"Cloud Atlas": In der Unendlichkeit des Lebens
"Wetten, dass..?"-Gast Tom Hanks "Hey, es war trotzdem ein Spaß!"
SPIEGEL ONLINE: Mr. Hanks, wie war Ihr Samstagabend?
Hanks: Lassen Sie es mich in einem Satz zusammenfassen: Irgendwann stand ich mit einer lustigen Katzenmütze auf dem Kopf herum und sah zu, wie der Moderator (Markus Lanz - d. Red.) in einem Sack um mich herum durch den Saal hüpft. Zwischendurch sagte der Übersetzer in meinem Ohr wörtlich nur noch "bla bla bla". Er hatte aufgegeben, mir erklären zu wollen, welcher berühmte deutsche Komiker gerade welchen anderen berühmten deutschen Komiker imitiert. "Das müssen Sie jetzt nicht wissen", meinte er total trocken. Ich glaube, bis auf den Jojo-Typen wollte keiner drei, vier, fünf Stunden dabei sein.
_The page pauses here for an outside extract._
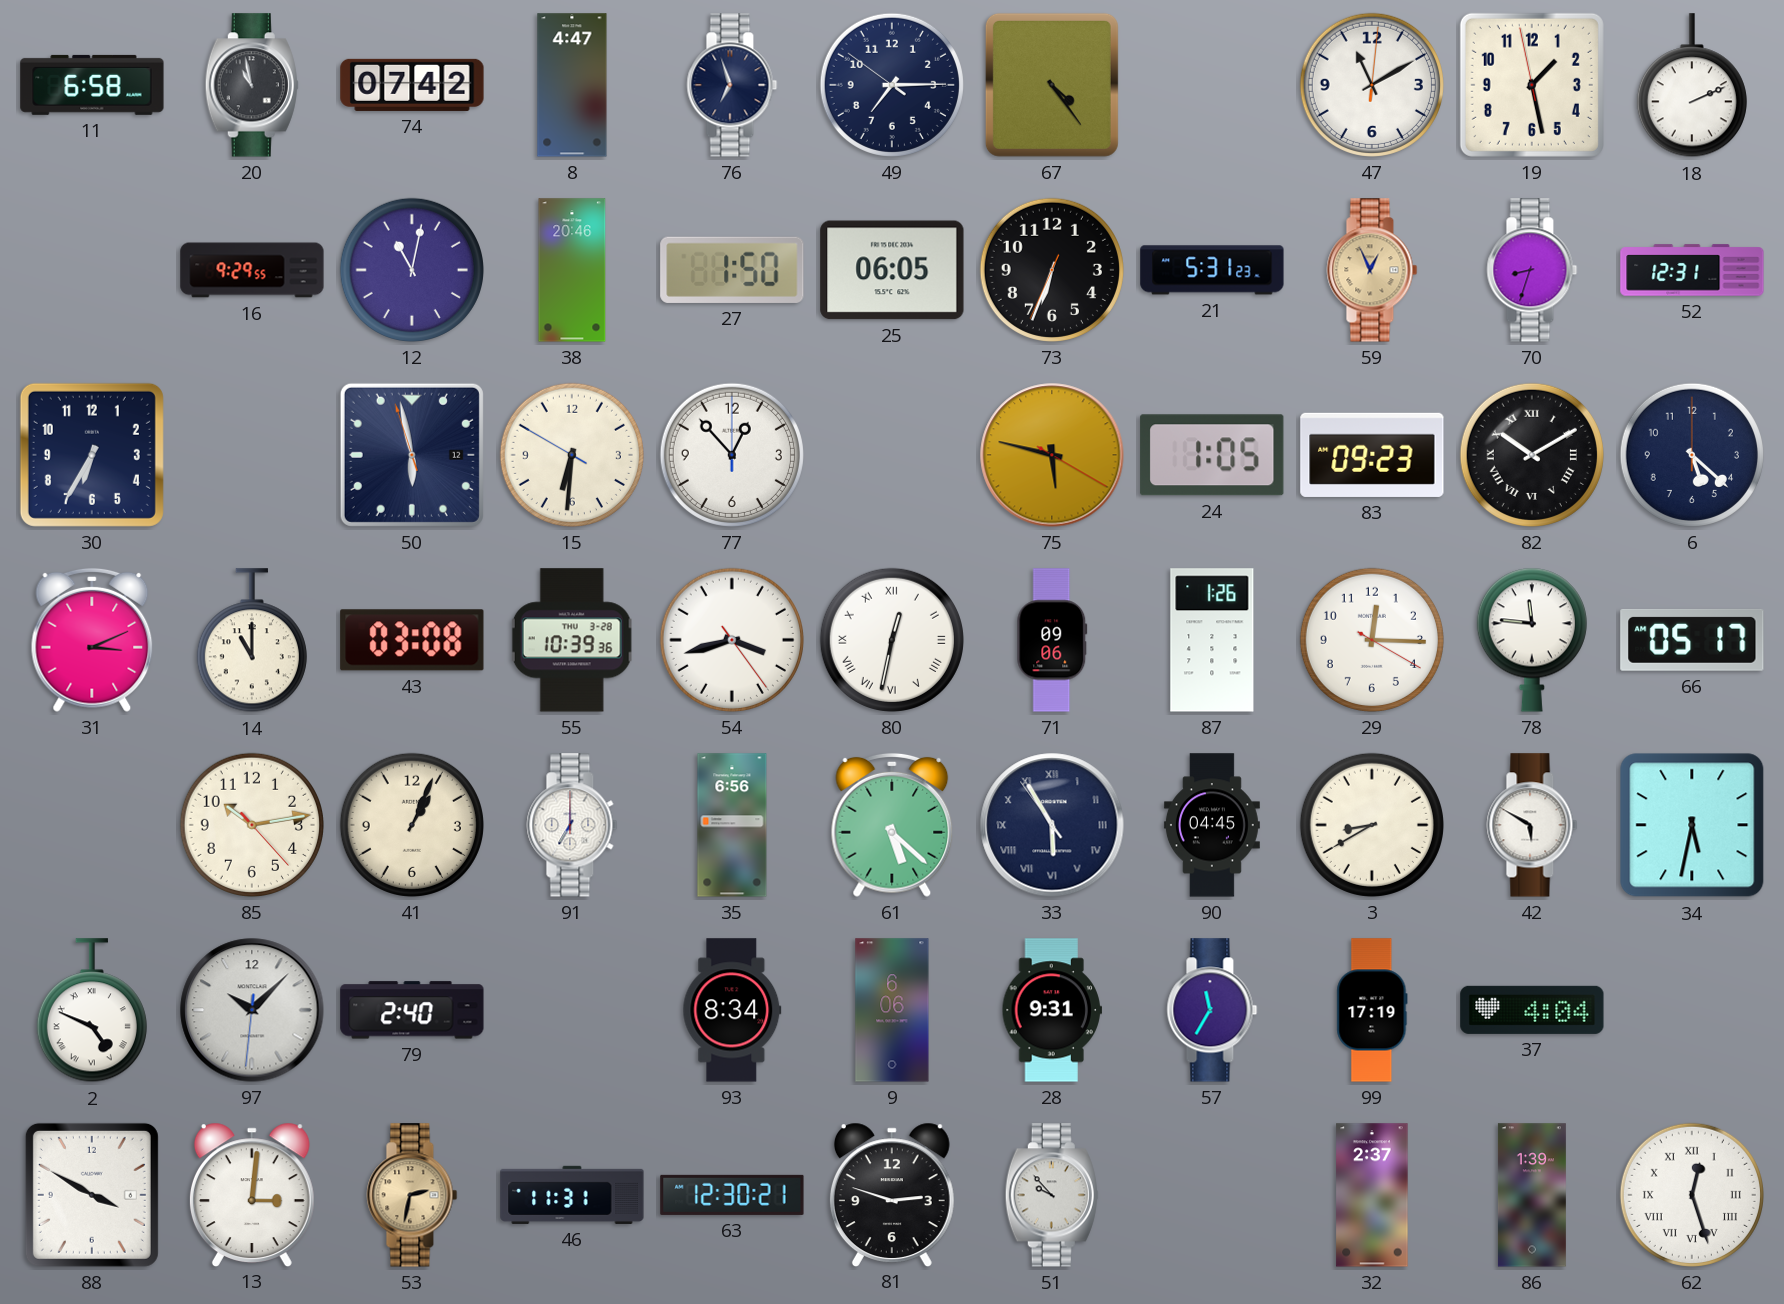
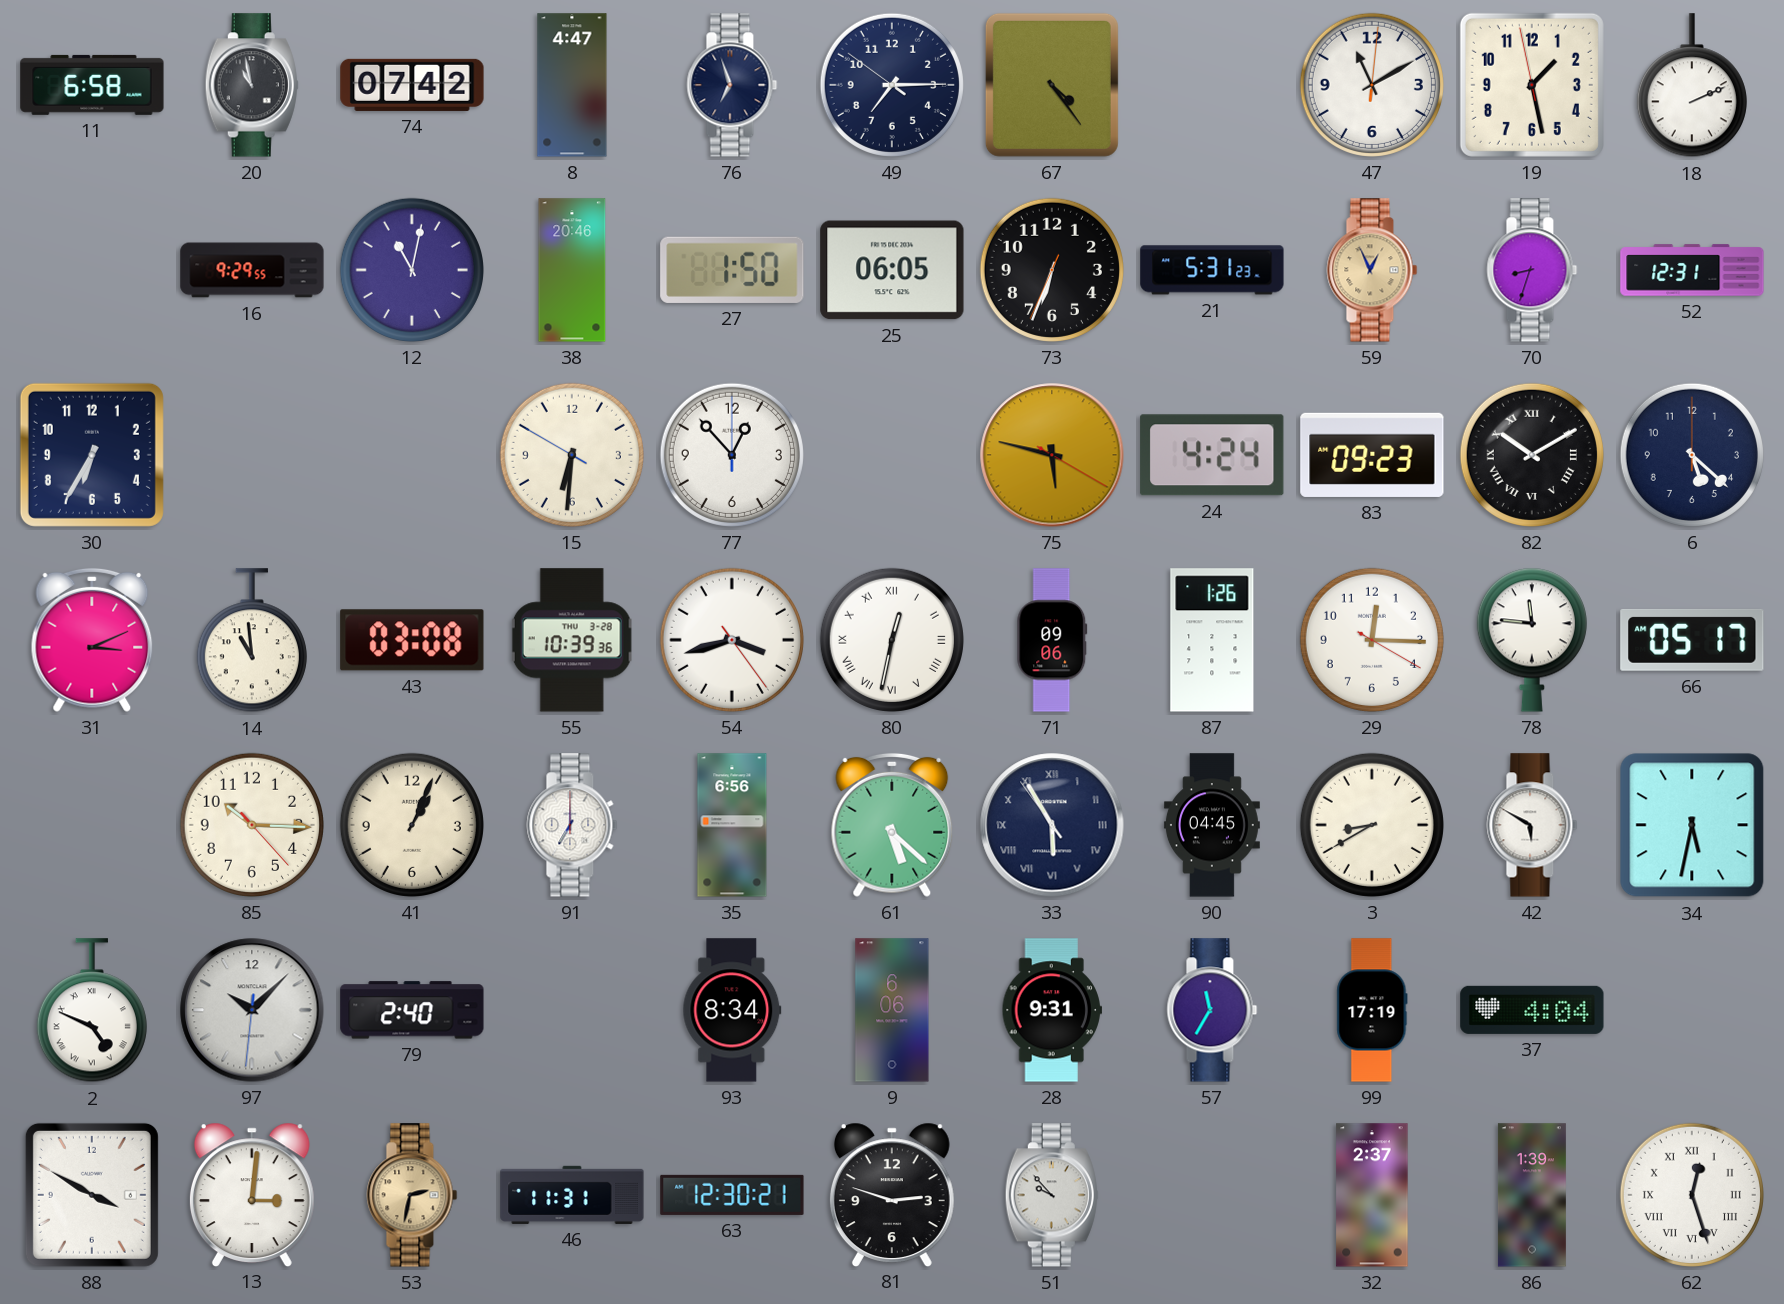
50: 5:57 -> none
24: 1:05 -> 4:24
14: 11:00 -> 10:59
85: 10:13 -> 10:15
Oder wie lange dauerte das am Ende alles? Aber hey, es war trotzdem ein Spaß. Und im amerikanischen Fernsehen haben wir sicher schon dümmere Sachen gezeigt. Immerhin hat Deutschland beides: "Lola rennt" auf der einen und "Wetten, dass..?" auf der anderen Seite des kulturellen Spektrums.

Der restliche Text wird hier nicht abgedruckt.